Source material: Begin
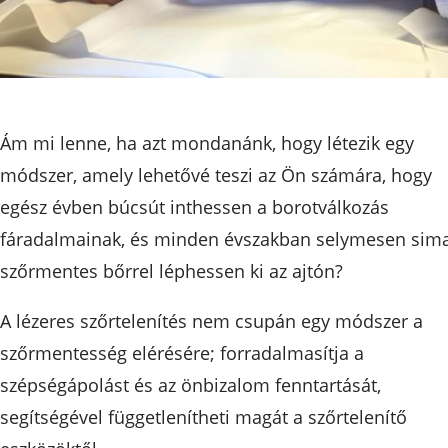
Ám mi lenne, ha azt mondanánk, hogy létezik egy
módszer, amely lehetővé teszi az Ön számára, hogy
egész évben búcsút inthessen a borotválkozás
fáradalmainak, és minden évszakban selymesen sima
szőrmentes bőrrel léphessen ki az ajtón?
A lézeres szőrtelenítés nem csupán egy módszer a
szőrmentesség elérésére; forradalmasítja a
szépségápolást és az önbizalom fenntartását,
segítségével függetlenítheti magát a szőrtelenítő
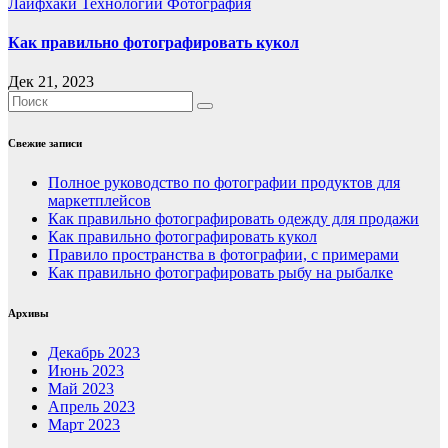
Лайфхаки
Технологии
Фотография
Как правильно фотографировать кукол
Дек 21, 2023
Свежие записи
Полное руководство по фотографии продуктов для
маркетплейсов
Как правильно фотографировать одежду для продажи
Как правильно фотографировать кукол
Правило пространства в фотографии, с примерами
Как правильно фотографировать рыбу на рыбалке
Архивы
Декабрь 2023
Июнь 2023
Май 2023
Апрель 2023
Март 2023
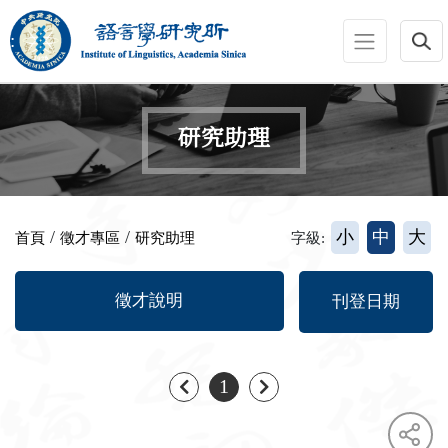
跳到主要內容區塊
:::
研究助理
:::
/
/
小
中
大
首頁
徵才專區
研究助理
字級:
徵才說明
刊登日期
上一頁
下一頁
1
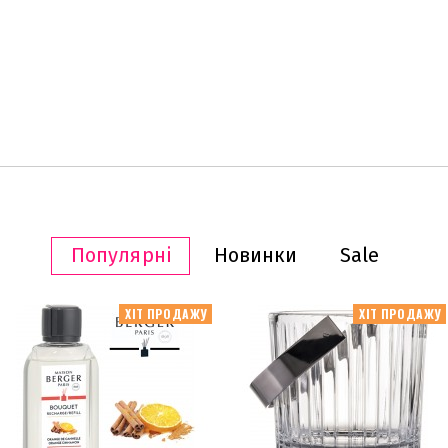
Популярні
Новинки
Sale
ХІТ ПРОДАЖУ
ХІТ ПРОДАЖУ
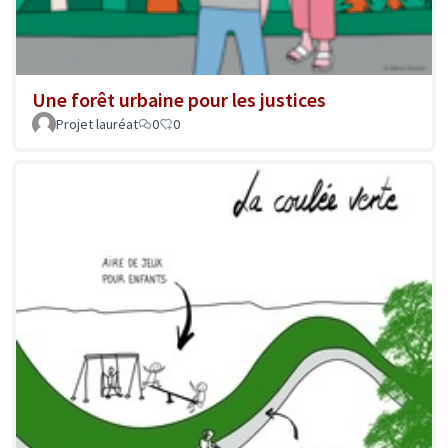
Une forêt urbaine pour les justices
Projet lauréat
0
0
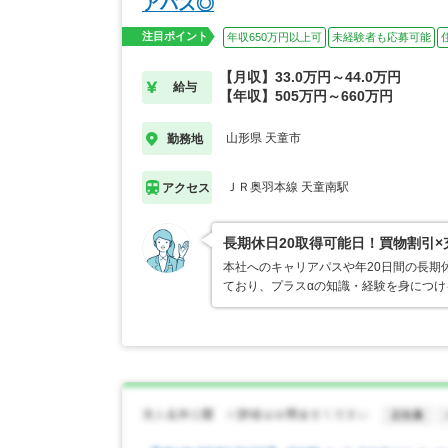
アパス◎
注目ポイント
年収650万円以上可
未経験者も応募可能
【月収】33.0万円～44.0万円
給与
【年収】505万円～660万円
山形県 天童市
勤務地
ＪＲ奥羽本線 天童南駅
アクセス
長期休日20取得可能日！買物割引
本社へのキャリアパスや年20日間の長期
ており、プラスαの知識・経験を身につけ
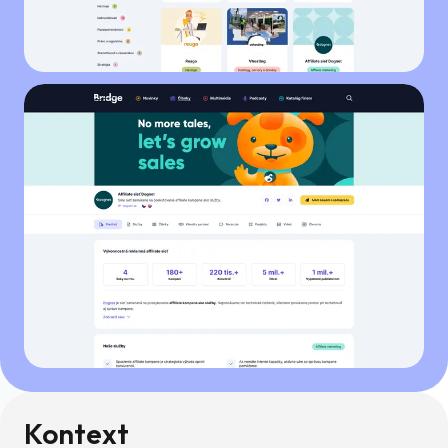
Kontext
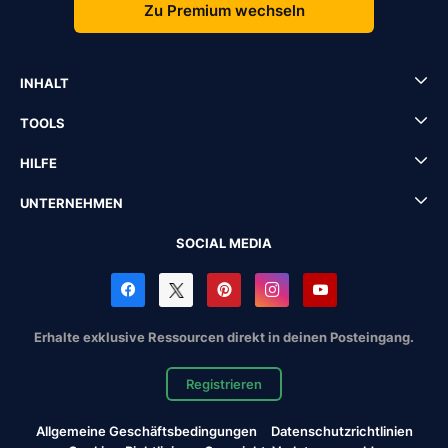
Zu Premium wechseln
INHALT
TOOLS
HILFE
UNTERNEHMEN
SOCIAL MEDIA
Erhalte exklusive Ressourcen direkt in deinen Posteingang.
Registrieren
Allgemeine Geschäftsbedingungen
Datenschutzrichtlinien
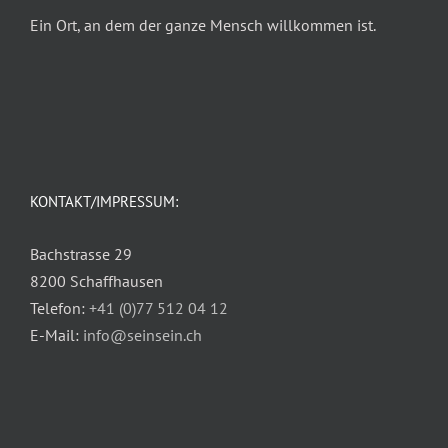
Ein Ort, an dem der ganze Mensch willkommen ist.
KONTAKT/IMPRESSUM:
Bachstrasse 29
8200 Schaffhausen
Telefon:
+41 (0)77 512 04 12
E-Mail:
info@seinsein.ch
Source material: End
Copy the records exactly as they appear, excluding images.

§ **Answer to this task**:
Ám mi lenne, ha azt mondanánk, hogy létezik egy
módszer, amely lehetővé teszi az Ön számára, hogy
egész évben búcsút inthessen a borotválkozás
fáradalmainak, és minden évszakban selymesen sima
szőrmentes bőrrel léphessen ki az ajtón?
A lézeres szőrtelenítés nem csupán egy módszer a
szőrmentesség elérésére; forradalmasítja a
szépségápolást és az önbizalom fenntartását,
segítségével függetlenítheti magát a szőrtelenítő
Лайфхаки
Технологии
Фотография
Как правильно фотографировать кукол
Дек 21, 2023
Свежие записи
Полное руководство по фотографии продуктов для
маркетплейсов
Как правильно фотографировать одежду для продажи
Как правильно фотографировать кукол
Правило пространства в фотографии, с примерами
Как правильно фотографировать рыбу на рыбалке
Архивы
Декабрь 2023
Июнь 2023
Май 2023
Апрель 2023
Март 2023
跳到主要內容區塊
:::
研究助理
:::
/
/
小
中
大
首頁
徵才專區
研究助理
字級:
徵才說明
刊登日期
上一頁
下一頁
1
Популярні
Новинки
Sale
ХІТ ПРОДАЖУ
ХІТ ПРОДАЖУ
Une forêt urbaine pour les justices
Projet lauréat
0
0
アパス◎
注目ポイント
年収650万円以上可
未経験者も応募可能
【月収】33.0万円～44.0万円
給与
【年収】505万円～660万円
山形県 天童市
勤務地
ＪＲ奥羽本線 天童南駅
アクセス
長期休日20取得可能日！買物割引
本社へのキャリアパスや年20日間の長期
ており、プラスαの知識・経験を身につけ
Kontext
Zu Premium wechseln
INHALT
TOOLS
HILFE
UNTERNEHMEN
SOCIAL MEDIA
Erhalte exklusive Ressourcen direkt in deinen Posteingang.
Registrieren
Allgemeine Geschäftsbedingungen
Datenschutzrichtlinien
Ein Ort, an dem der ganze Mensch willkommen ist.
KONTAKT/IMPRESSUM:
Bachstrasse 29
8200 Schaffhausen
Telefon:
+41 (0)77 512 04 12
E-Mail:
info@seinsein.ch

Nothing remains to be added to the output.